I am not saying that the principle of some pooling is inappropriate, but I hope the Minister can be more up front in explaining the future implications of additional costs on licence fee increases. He said that the order was an anti-crime measure. Can he be more explicit about how the number of drivers on the road without a driving licence—500,000—will be reduced? Whether we are talking about an identity card or a driving licence, there is not much point in such a system if so many people can carry on without bothering to get a driving licence.

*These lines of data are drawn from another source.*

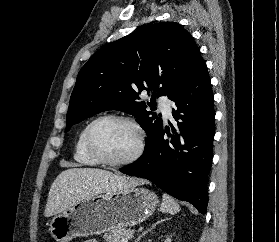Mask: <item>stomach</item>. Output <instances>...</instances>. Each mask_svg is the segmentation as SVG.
<instances>
[{
  "label": "stomach",
  "mask_w": 279,
  "mask_h": 242,
  "mask_svg": "<svg viewBox=\"0 0 279 242\" xmlns=\"http://www.w3.org/2000/svg\"><path fill=\"white\" fill-rule=\"evenodd\" d=\"M158 202L155 193L136 186L97 194L55 215L49 232L56 242H70L76 237L134 226L151 216Z\"/></svg>",
  "instance_id": "0dacf381"
}]
</instances>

Does the Minister believe that there is an enforcement problem? If so, how will that be addressed, and will the additional costs of enforcement be borne by the pool? Or does he think that the penalties are an insufficient deterrent? How does all that sit alongside the potential sharp increases for driving licence fees? I hope the hon. Gentleman will consider such issues.

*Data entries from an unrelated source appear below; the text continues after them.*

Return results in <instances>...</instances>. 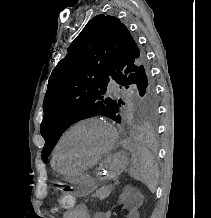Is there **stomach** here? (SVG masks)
Listing matches in <instances>:
<instances>
[{
  "mask_svg": "<svg viewBox=\"0 0 211 218\" xmlns=\"http://www.w3.org/2000/svg\"><path fill=\"white\" fill-rule=\"evenodd\" d=\"M129 165V157L124 152L110 155L96 173V178L89 175H80L69 179L73 194L84 197L97 187V182L117 178Z\"/></svg>",
  "mask_w": 211,
  "mask_h": 218,
  "instance_id": "obj_1",
  "label": "stomach"
}]
</instances>
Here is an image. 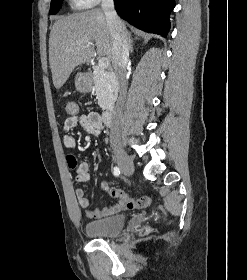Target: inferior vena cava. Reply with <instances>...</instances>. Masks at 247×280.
Here are the masks:
<instances>
[{"label": "inferior vena cava", "mask_w": 247, "mask_h": 280, "mask_svg": "<svg viewBox=\"0 0 247 280\" xmlns=\"http://www.w3.org/2000/svg\"><path fill=\"white\" fill-rule=\"evenodd\" d=\"M101 7L106 16L107 25L112 36V64L119 81L118 104L122 106L127 87L126 66L129 58L128 32L115 11L113 0H102ZM114 119L115 125L110 136L111 143L118 141V113L115 114Z\"/></svg>", "instance_id": "1"}]
</instances>
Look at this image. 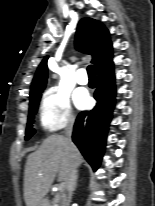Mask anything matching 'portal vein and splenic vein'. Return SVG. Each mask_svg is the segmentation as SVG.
Segmentation results:
<instances>
[{"instance_id": "18ae733b", "label": "portal vein and splenic vein", "mask_w": 155, "mask_h": 206, "mask_svg": "<svg viewBox=\"0 0 155 206\" xmlns=\"http://www.w3.org/2000/svg\"><path fill=\"white\" fill-rule=\"evenodd\" d=\"M64 188V185H63V183L60 185V189H63Z\"/></svg>"}]
</instances>
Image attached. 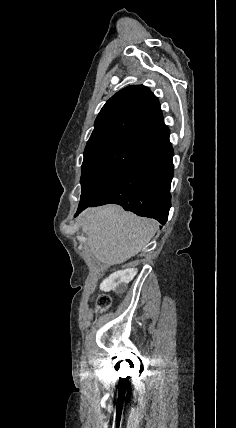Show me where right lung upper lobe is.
<instances>
[{
    "label": "right lung upper lobe",
    "instance_id": "1",
    "mask_svg": "<svg viewBox=\"0 0 236 428\" xmlns=\"http://www.w3.org/2000/svg\"><path fill=\"white\" fill-rule=\"evenodd\" d=\"M94 126L84 158L124 142H142L165 124L160 104L150 89L132 85L106 102Z\"/></svg>",
    "mask_w": 236,
    "mask_h": 428
}]
</instances>
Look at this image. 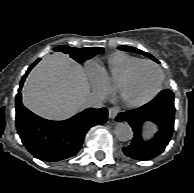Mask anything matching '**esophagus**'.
<instances>
[{"mask_svg":"<svg viewBox=\"0 0 194 193\" xmlns=\"http://www.w3.org/2000/svg\"><path fill=\"white\" fill-rule=\"evenodd\" d=\"M118 113H119V108L118 107H111L108 110V117L110 119H114L117 116Z\"/></svg>","mask_w":194,"mask_h":193,"instance_id":"34e87169","label":"esophagus"}]
</instances>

The Minister referred to discussions and consultation. I fully accept that the £6 fee for pensioners to renew their licences has always been controversial. It was initially introduced by a Government, whom you, Mr. Cran, and I were privileged to serve, because there was no opportunity for pooling outside. All the money had to be raised within the licensing regime. The policy context was that we had to consider whether it was reasonable to burden first-time drivers with all additional costs, or whether those aged 70 and above should make some contribution.
I have no quarrel with the principle of the policy that allows the £6 fee—which, though relatively small, is still a nuisance—to be removed. However, I hope the Minister will address the situation that lies ahead, and the problem of those 500,000 people who do not bother having a licence at all.